Exercise instructions: In the listing below, find each line containing "accreditation" and report it.

+ + + + +

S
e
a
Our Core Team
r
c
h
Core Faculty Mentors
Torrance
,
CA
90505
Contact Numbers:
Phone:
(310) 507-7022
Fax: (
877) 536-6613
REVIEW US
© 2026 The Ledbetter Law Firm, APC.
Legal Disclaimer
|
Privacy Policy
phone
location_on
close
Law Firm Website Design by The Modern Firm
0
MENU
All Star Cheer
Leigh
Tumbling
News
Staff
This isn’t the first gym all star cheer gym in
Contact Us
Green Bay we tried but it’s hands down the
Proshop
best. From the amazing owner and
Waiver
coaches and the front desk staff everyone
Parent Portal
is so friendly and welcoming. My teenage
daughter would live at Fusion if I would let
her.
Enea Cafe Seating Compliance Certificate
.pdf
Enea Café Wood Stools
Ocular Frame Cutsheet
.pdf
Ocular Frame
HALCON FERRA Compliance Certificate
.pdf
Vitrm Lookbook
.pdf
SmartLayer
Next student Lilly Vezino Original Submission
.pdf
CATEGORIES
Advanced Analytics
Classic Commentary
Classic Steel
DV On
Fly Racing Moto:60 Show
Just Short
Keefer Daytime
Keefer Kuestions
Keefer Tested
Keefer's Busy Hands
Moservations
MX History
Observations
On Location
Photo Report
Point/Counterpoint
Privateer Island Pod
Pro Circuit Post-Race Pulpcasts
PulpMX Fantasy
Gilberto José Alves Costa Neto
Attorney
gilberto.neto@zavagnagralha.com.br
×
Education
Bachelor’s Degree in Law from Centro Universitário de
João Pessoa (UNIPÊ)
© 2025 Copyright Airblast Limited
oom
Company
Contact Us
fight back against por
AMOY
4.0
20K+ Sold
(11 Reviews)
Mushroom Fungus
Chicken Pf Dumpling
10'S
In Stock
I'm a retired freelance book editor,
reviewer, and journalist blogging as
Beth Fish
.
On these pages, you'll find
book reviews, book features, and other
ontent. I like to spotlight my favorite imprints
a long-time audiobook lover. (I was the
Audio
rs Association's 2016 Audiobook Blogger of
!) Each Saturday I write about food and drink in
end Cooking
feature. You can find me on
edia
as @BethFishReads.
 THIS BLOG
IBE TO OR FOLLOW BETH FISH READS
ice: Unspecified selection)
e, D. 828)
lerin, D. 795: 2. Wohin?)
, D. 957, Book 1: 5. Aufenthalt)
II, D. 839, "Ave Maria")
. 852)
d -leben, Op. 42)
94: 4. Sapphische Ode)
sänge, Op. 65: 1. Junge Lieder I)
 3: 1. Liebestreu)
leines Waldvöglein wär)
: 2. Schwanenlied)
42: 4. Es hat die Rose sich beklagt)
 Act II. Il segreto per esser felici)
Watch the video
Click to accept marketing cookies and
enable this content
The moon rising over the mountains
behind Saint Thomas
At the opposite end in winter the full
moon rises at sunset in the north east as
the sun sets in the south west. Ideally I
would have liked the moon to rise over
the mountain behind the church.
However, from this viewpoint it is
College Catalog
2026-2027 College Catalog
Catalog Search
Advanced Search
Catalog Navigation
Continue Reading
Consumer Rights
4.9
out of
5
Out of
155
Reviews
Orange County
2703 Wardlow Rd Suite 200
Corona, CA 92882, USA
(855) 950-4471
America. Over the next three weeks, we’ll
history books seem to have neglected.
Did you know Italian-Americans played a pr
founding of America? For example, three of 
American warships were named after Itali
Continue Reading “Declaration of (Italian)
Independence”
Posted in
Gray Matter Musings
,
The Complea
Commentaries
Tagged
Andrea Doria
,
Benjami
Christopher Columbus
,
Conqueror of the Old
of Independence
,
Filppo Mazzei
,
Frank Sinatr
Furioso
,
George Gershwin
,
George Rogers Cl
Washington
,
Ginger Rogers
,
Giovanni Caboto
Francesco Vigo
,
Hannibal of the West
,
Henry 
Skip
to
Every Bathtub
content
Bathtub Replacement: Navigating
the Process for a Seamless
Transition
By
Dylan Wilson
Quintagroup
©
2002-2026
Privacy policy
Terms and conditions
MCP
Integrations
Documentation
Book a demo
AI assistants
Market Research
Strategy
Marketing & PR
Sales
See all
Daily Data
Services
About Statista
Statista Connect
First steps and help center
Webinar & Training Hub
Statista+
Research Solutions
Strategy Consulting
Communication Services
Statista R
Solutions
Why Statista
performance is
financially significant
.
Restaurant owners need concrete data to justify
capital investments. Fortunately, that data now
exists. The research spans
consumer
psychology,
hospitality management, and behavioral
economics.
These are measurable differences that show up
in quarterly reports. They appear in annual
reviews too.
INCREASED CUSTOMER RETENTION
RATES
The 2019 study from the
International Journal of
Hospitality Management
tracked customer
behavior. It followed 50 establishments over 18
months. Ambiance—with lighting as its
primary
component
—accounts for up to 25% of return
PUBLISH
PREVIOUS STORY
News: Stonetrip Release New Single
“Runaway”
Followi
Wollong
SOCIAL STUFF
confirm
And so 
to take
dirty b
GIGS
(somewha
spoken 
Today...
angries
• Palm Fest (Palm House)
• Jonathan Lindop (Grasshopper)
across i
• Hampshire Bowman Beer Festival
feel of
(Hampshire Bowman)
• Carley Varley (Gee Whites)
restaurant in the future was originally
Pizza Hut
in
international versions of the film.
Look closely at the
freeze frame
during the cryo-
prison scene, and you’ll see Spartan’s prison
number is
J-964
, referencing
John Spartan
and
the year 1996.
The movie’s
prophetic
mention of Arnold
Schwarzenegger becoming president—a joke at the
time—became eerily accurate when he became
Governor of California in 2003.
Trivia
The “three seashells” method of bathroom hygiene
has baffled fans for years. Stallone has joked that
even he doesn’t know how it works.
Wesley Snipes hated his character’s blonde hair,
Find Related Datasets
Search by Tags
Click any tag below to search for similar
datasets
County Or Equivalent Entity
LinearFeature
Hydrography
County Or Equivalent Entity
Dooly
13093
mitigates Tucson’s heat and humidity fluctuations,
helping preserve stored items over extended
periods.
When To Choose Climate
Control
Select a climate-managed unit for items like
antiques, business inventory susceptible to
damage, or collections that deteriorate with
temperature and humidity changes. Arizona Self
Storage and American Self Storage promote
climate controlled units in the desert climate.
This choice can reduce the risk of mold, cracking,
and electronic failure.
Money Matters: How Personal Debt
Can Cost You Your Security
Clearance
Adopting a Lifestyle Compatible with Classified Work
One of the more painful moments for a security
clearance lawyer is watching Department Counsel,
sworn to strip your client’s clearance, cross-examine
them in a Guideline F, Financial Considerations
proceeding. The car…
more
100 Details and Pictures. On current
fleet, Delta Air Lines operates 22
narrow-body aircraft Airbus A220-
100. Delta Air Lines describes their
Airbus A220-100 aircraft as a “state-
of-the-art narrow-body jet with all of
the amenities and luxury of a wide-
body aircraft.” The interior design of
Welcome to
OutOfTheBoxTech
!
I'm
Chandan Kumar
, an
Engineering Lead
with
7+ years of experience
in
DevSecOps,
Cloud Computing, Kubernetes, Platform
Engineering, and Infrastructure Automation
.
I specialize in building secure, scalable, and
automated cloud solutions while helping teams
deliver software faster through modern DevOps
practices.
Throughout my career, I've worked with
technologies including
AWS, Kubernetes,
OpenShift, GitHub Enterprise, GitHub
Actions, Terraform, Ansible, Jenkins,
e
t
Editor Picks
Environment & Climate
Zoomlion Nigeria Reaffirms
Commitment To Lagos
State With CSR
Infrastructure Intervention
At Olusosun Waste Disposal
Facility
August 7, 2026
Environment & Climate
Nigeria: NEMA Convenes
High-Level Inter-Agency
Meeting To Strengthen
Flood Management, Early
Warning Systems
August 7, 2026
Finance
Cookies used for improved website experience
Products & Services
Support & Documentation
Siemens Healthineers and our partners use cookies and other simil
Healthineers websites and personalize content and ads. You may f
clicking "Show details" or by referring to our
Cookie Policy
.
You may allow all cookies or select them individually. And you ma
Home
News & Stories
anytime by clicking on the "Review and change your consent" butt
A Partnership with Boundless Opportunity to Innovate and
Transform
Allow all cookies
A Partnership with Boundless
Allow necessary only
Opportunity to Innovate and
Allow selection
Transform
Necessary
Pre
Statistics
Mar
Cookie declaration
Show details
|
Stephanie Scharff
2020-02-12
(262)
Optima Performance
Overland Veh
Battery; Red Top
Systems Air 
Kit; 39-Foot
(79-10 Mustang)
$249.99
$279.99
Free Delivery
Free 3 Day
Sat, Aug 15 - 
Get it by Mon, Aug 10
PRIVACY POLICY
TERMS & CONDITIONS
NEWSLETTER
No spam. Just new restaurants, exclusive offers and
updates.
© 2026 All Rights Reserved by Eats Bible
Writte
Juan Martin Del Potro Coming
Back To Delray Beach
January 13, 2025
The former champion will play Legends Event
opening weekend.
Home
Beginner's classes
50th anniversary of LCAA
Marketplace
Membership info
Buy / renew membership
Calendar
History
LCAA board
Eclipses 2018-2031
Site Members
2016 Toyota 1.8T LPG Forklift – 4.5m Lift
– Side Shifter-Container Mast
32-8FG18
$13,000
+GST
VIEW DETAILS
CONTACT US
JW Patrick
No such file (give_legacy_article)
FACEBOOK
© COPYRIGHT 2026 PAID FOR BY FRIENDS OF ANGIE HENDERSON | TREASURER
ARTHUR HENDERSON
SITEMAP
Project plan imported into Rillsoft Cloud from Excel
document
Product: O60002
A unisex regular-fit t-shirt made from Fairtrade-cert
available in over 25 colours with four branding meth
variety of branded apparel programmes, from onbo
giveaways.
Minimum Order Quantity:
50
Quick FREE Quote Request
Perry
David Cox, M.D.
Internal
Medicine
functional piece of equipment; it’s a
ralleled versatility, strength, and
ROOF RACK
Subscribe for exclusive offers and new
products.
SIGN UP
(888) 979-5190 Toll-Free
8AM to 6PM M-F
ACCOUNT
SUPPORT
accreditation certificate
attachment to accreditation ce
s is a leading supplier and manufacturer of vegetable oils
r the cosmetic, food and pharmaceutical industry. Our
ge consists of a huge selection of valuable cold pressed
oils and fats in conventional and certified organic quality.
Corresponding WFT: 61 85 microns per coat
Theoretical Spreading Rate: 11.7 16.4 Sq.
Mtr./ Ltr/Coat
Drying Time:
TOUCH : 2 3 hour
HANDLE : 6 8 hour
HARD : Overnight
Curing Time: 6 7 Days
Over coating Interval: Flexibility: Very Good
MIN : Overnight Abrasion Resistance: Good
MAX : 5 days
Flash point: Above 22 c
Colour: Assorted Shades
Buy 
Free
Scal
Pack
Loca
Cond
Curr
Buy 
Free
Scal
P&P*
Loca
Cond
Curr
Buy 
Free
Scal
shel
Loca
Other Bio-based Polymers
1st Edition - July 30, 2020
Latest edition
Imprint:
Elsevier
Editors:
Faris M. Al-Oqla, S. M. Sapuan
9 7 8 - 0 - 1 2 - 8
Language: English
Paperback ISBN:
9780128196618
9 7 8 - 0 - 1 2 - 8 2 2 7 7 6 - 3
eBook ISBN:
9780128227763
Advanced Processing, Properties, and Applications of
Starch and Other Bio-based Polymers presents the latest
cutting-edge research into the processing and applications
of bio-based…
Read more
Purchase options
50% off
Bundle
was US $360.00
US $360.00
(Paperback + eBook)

+ + + + +

Response below:
accreditation certificate
attachment to accreditation ce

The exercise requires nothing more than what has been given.